Work request:
In the records below, count every line that includes the word "müdahale". Provide the total alone.

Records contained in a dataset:
---

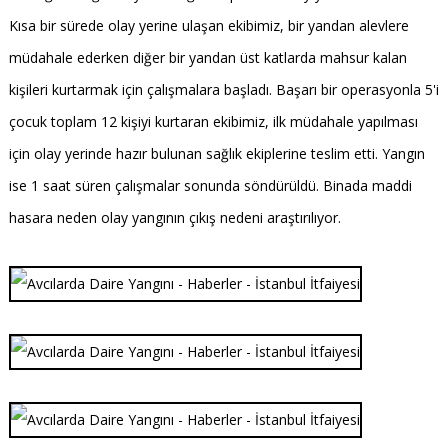
Kısa bir sürede olay yerine ulaşan ekibimiz, bir yandan alevlere
müdahale ederken diğer bir yandan üst katlarda mahsur kalan
kişileri kurtarmak için çalışmalara başladı. Başarı bir operasyonla 5'i
çocuk toplam 12 kişiyi kurtaran ekibimiz, ilk müdahale yapılması
için olay yerinde hazır bulunan sağlık ekiplerine teslim etti. Yangın
ise 1 saat süren çalışmalar sonunda söndürüldü. Binada maddi
hasara neden olay yangının çıkış nedeni araştırılıyor.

---

Response to this exercise:
2